Kevin Kelly compared the fixity of paper books with the fluidity of ebooks in a recent blog post titled “Fixity vs. Fluidity” (which was inspired by Nick Carr). He highlights four aspects of “fixity” that paper books have:

Fixity of the page— The page stays the same. Whenever you pick it up, its’ the same. You can count on it, and refer and cite it with certainty.

Fixity of the edition— No matter which copy of the book you pick up, anywhere, it will be the same, so the fixed content is shared, and within an edition, the same always.

Fixity of the object— Paper books last a very long time, and their text doesn’t change as they age.

Sense of completeness — A sense of finality and closure that became part of the attraction of literature.

And four positive aspects of “fluidity” that ebooks have:

Fluidity of the page — Can flow to fit any space, any where, any time.

Fluidity of the edition— Can be corrected or improved incrementally.

Fludity of the item— Can be kept in the cloud at such low cost that it is “free” to keep and constantly slipped to new “movage” platforms.

Sense of growth — The never-done-ness of an ebook (at least in the ideal) resembles a life more than a stone, animating us as creators and readers.

I resonate with both lists of positive attributes. Paper books have an authority and weight (No, not the lb/kg type) to them that electronic media do not have. But, an ebook can be be changed easily, re-uploaded to an ereader, always current.

But there’s something in this “fixity” that wasn’t included in his post. Something I’ve been thinking about recently that is lacking in most computing experiences. I’m calling it persistence and presence.

A paper book is both persistent and present in a way that an ebook is not. Similarly, paper notebooks, sketches, lists, and notes are also persistent and present in a way that their electronic equivalents are not.

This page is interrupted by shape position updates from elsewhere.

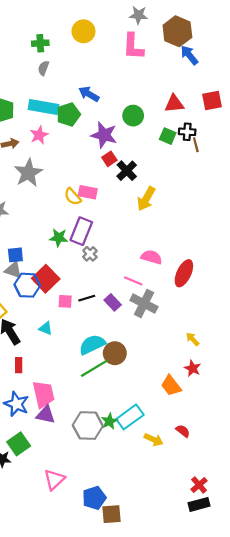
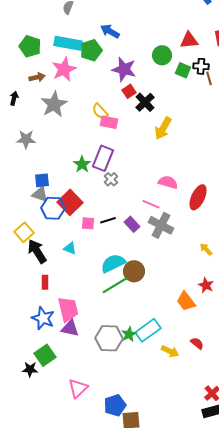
green circle: (133, 116) -> (162, 55), moved
pink star: (39, 135) -> (64, 69), size x1.4
yellow semicircle: (73, 197) -> (100, 111), moved
green star: (59, 238) -> (82, 164), turned 30
yellow arrow: (193, 339) -> (206, 249), moved

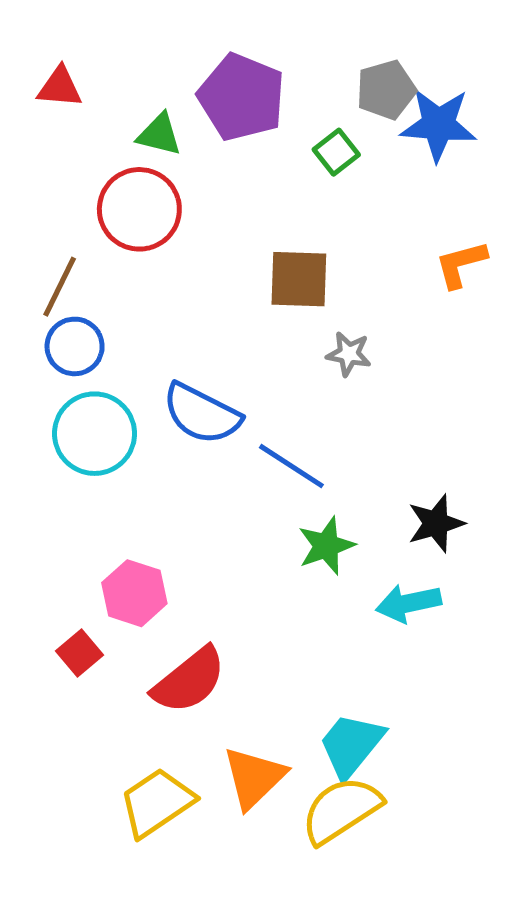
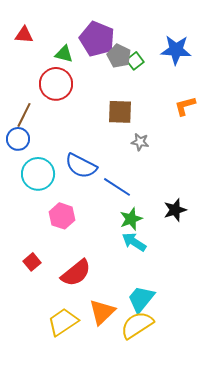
gray pentagon: (386, 90) -> (119, 56), moved, turned -30
blue circle: (75, 346) -> (18, 139), moved
pink hexagon: (134, 593) -> (62, 216), moved
cyan arrow: (409, 603) -> (134, 242), moved, turned 45

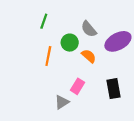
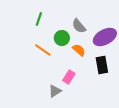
orange line: (48, 56) -> (43, 50), turned -66
black rectangle: (113, 89) -> (102, 65), moved

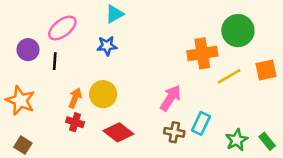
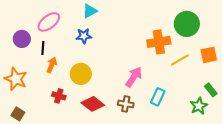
orange arrow: (75, 98) -> (52, 65), moved
brown cross: (174, 132) -> (126, 104), moved
green star: (237, 140) -> (199, 106), moved
green rectangle: (267, 141) -> (211, 90), moved

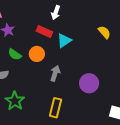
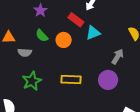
gray arrow: (55, 73) -> (118, 56), moved
yellow rectangle: (55, 108) -> (71, 80), moved, turned 66

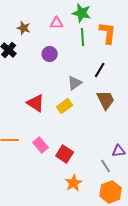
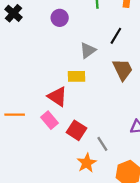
red triangle: (36, 103) -> (57, 97), moved
yellow rectangle: (65, 106) -> (77, 76), turned 35
gray line: (106, 166) -> (102, 144), moved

It struck me recently that MS OneNote (my life organizer of choice) has never completely replaced sticky notes, reminders on bulletin boards, whiteboard brainstorming, and similar physical “tools”. The purchasing manager probably thinks I’m single handedly keeping 3M in business with my post-it note purchases. These physical tools are persistent and present, I don’t have to choose to view them, they are just there. OneNote, in it’s current form (with one exception I’ll get to later), is only one of many programs I can choose to open while I’m on my computer. If I don’t open it, I’m not confronted by my Todo’s, Projects, and other notes. They are not persistently present (even more so If I don’t turn my computer on at all). A sticky note on my desk, however, confronts me. It can’t be ignored. Physical books are the same way. They sit on the shelf saying “read me!” every time you walk by. Especially if you have a spot on your shelf for the books you want to read next like I do. Walking into the living room I see those books, right at eye level just waiting for some time  with me in my reading chair.

So, for me, these physical tools remain because their persistence and presence are useful. Until there are ways to make electronic information as persistent and present as a post-it note or paper book, I’ll probably keep using them.

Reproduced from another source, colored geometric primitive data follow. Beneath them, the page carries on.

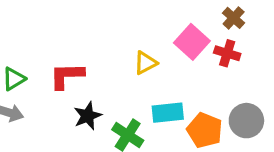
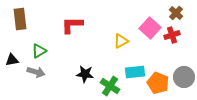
red cross: (227, 53) -> (172, 35), turned -35
red L-shape: (67, 76) -> (72, 25), moved
black star: (88, 116) -> (85, 74), turned 30

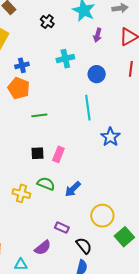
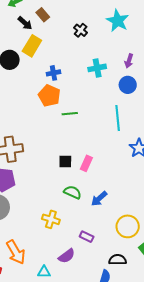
purple arrow: (98, 35) -> (129, 61), moved
green line: (39, 115) -> (70, 114), moved
yellow cross: (21, 193) -> (51, 219), moved
black semicircle: (84, 246) -> (118, 260), moved, turned -54

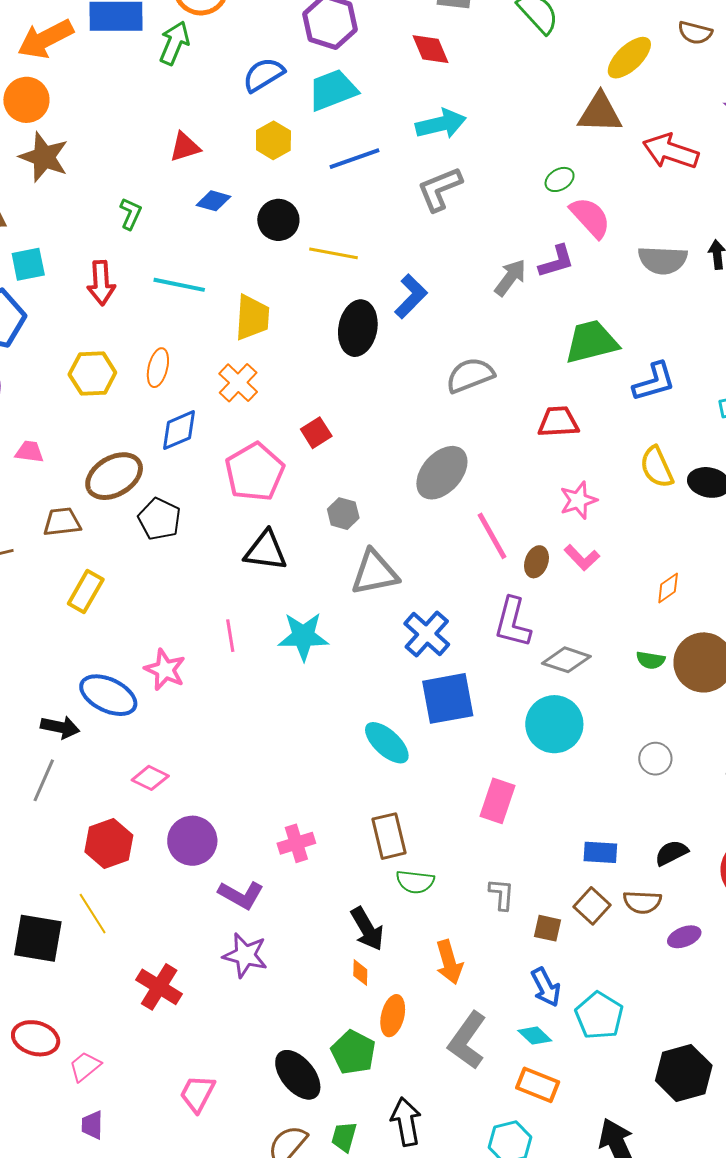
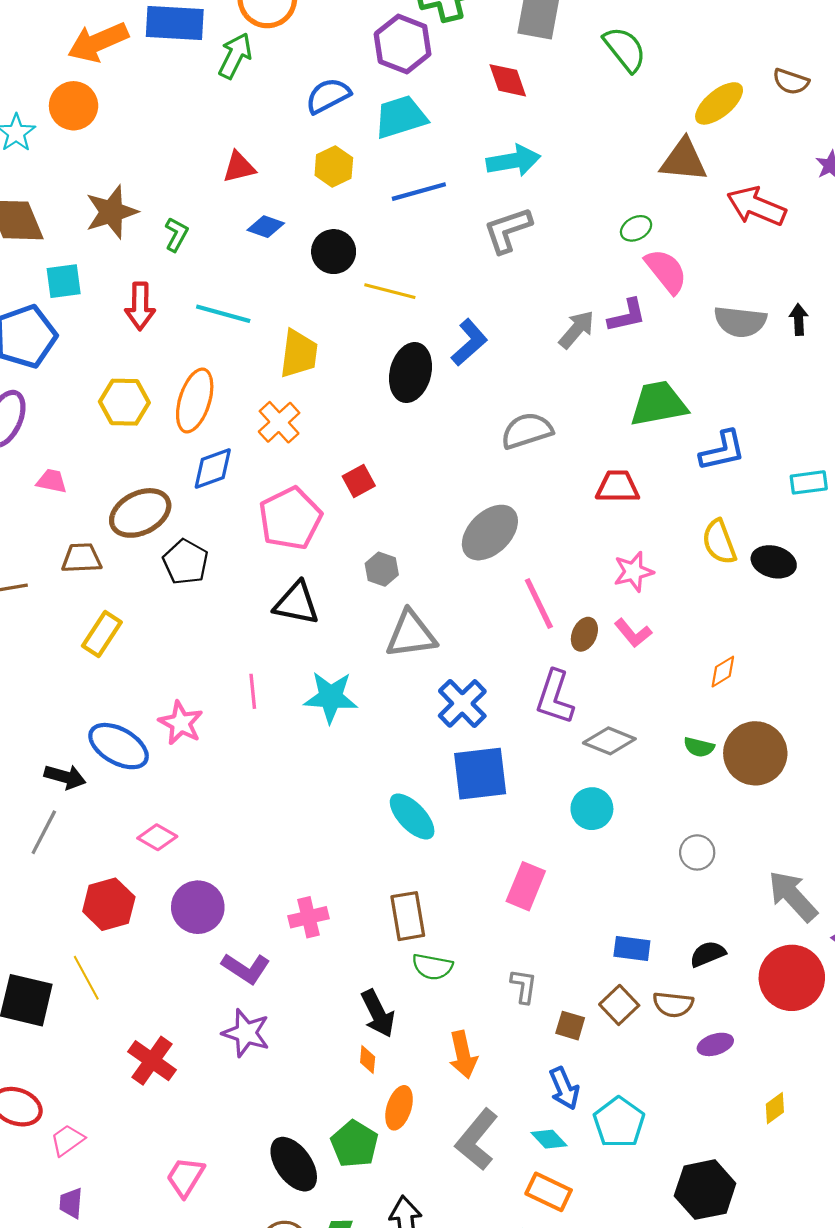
brown star: (44, 157) -> (111, 212), moved, turned 30
orange ellipse: (158, 368) -> (195, 400), size x1.5
cyan circle: (554, 724) -> (592, 809), size x0.7

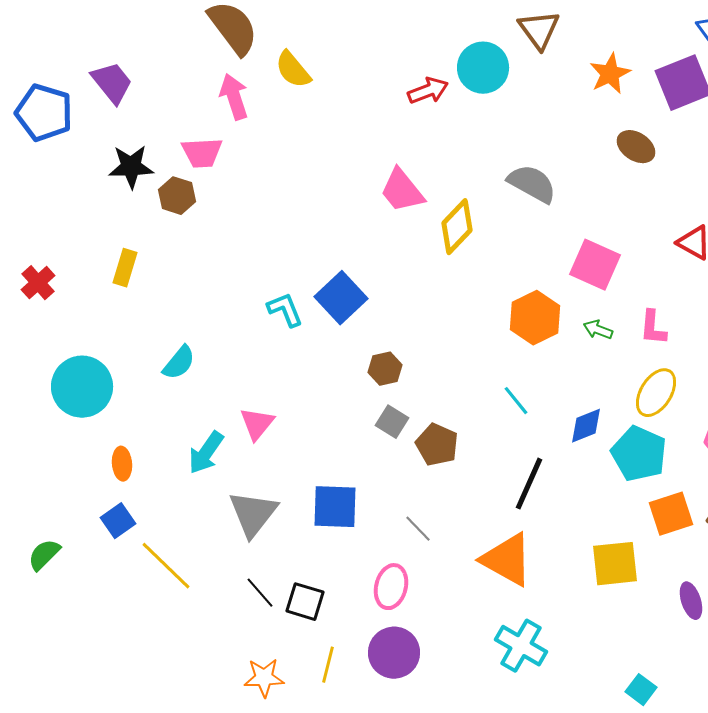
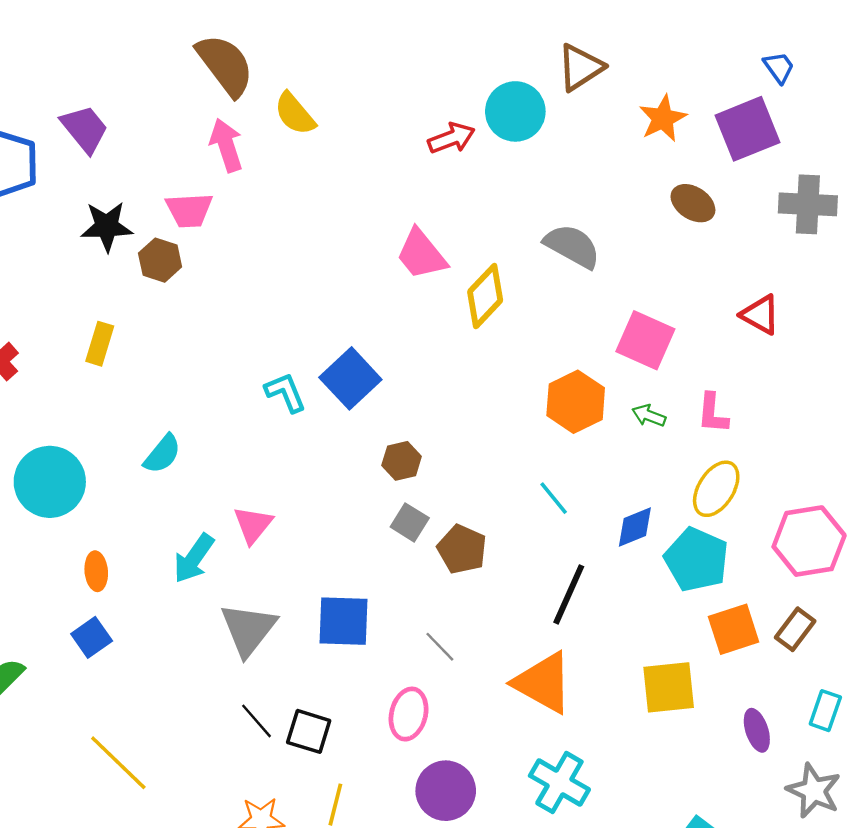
brown triangle: (539, 30) -> (580, 67), turned 33
yellow line: (166, 566) -> (118, 763), moved
purple circle: (394, 653) -> (446, 791), moved

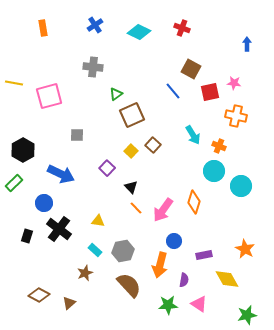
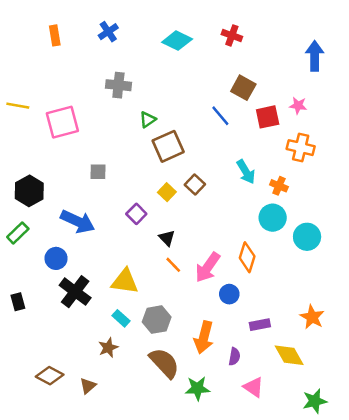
blue cross: (95, 25) -> (108, 32), moved
blue arrow: (247, 44) -> (315, 56), size x1.6
yellow triangle: (98, 221) -> (125, 281), size x1.6
black rectangle: (27, 236) -> (18, 302), moved, turned -32
blue circle: (174, 241) -> (229, 294), moved
green star: (168, 305) -> (197, 388), moved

I’m sure the lack of presence and persistence in electronic media and tools will be addressed. My windows phone (the exception I mentioned above) allows me to make a couple of my key OneNote pages (“Todo and idea capture” and “Week’s Goals and Today’s todos”) persistent by putting them on the start screen of my phone. And they are present because I always have my phone with me.

WindowsPhoneOneNote

New technologies like windows with built in monitors/TV, imbedded micro projectors shining information onto walls, and the “Internet of Things” will all increase the persistence and presence of digital content if designed properly.